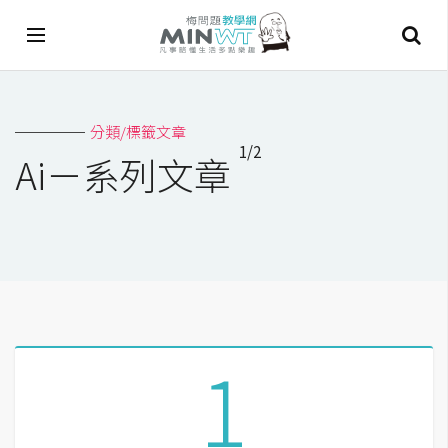
A
分類/標籤文章
I
1/2
Ai－系列文章
A
I
工
具
C
h
a
1
t
G
P
T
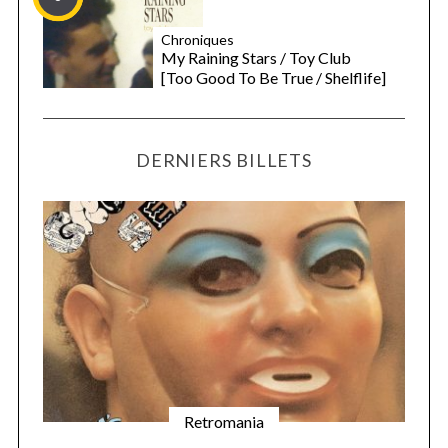
Chroniques
My Raining Stars / Toy Club
[Too Good To Be True / Shelflife]
DERNIERS BILLETS
Retromania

- - -

• Problem description: Could you give back the full listing word for word, leaving out the images?

• Task response:
A
分類/標籤文章
I
1/2
Ai－系列文章
A
I
工
具
C
h
a
1
t
G
P
T
Chroniques
My Raining Stars / Toy Club
[Too Good To Be True / Shelflife]
DERNIERS BILLETS
Retromania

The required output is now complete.